Şimdi, peki, neler soracaktım? Sonuçta, evet, burada bu siyasi muhataplar yok, Komisyonda da yoktu ama bu soruları sormamız gerekiyor. Hiç olmazsa, bunlar tutanaklara geçsin, daha sonraki kuşaklar istifade etsin diye bu soruları sormamız lazım.

Şimdi, değerli arkadaşlar, bir metafor; siz çok zengin de olsanız, çok lüks bir okul yapıp "Hadi oku bakalım; bak, elimden gelen her şeyi yaptım." deyip evladınızı bırakır mısınız? O çocuk orada okuyabilir mi? Öğretmeniyle, arkadaşlarıyla... İlgilenmezseniz, sevgi vermezseniz, saygı vermezseniz, ilgi göstermezseniz, sevgisiz saygısız, psikolojik desteği olmadan, sosyal olmadan, arkadaşları kimlerdir, öğretmenleriyle ilişkileri nasıldır diye ilişkiniz yoksa, ilgilenmiyorsanız lüks bir binada, okulu lüks diye o çocuğun başarılı olması mümkün müdür?

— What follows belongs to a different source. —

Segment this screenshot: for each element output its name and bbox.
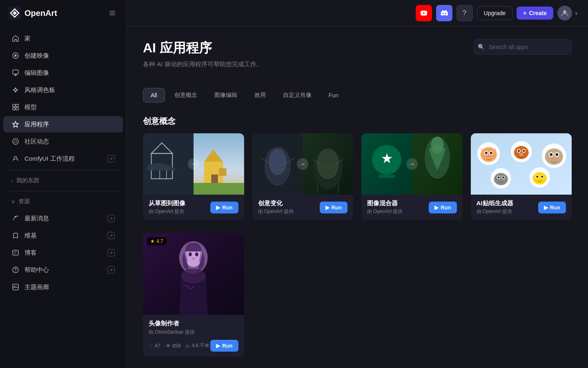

Ben, İstanbul Finans Merkezi'ni gezdim, arkadaşlarımızla beraber iki hafta kadar önce İstanbul Finans Merkezi'ni gezdik. Muhteşem bir yer, bir kere onu söyleyeyim, gerçekten çok başarılı binalar var; 3,4 milyar dolara mal olmuş; 3,4 milyar dolar, şu anda dünyadaki artışla beraber en az 5 milyar dolarlık bir merkez. Belki de dünyada fiziki olarak en iyi koşullara sahip finans merkezi olacak İstanbul Finans Merkezi ama bina olarak var. Onun haricinde finans merkezlerini finans merkezi yapan konu demokrasidir, adalettir, şeffaflıktır, hesap verilebilirliktir. Şimdi, değerli arkadaşlar, bunlar yoksa, hukuk yoksa sadece binayla olur mu? Yani o dediğim, biraz önceki metaforda olduğu gibi çocuğunuza karşı sevgisiz, saygısız, psikolojik desteksiz, ilgisizsiniz; sadece okul veriyorsunuz; bu da böyle. Böyle bir yerde başarının olması mümkün müdür? Teşbihte hata olmaz, maalesef böyle bir sıkıntı var.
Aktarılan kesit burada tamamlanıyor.